> ASSIGNED TASK: Your task is to return all of the entries below exactly, leaving out each picture.

[Items from a data source]
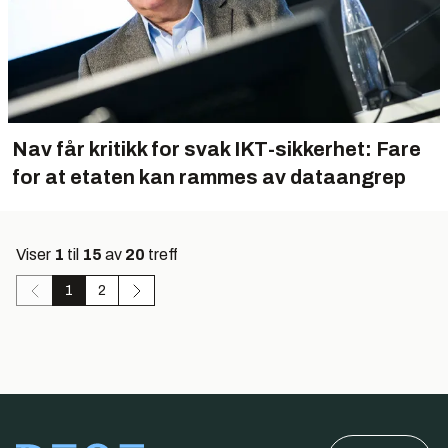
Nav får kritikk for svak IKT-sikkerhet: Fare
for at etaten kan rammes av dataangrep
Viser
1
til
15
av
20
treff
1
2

> TASK SOLUTION:
Nav får kritikk for svak IKT-sikkerhet: Fare
for at etaten kan rammes av dataangrep
Viser
1
til
15
av
20
treff
1
2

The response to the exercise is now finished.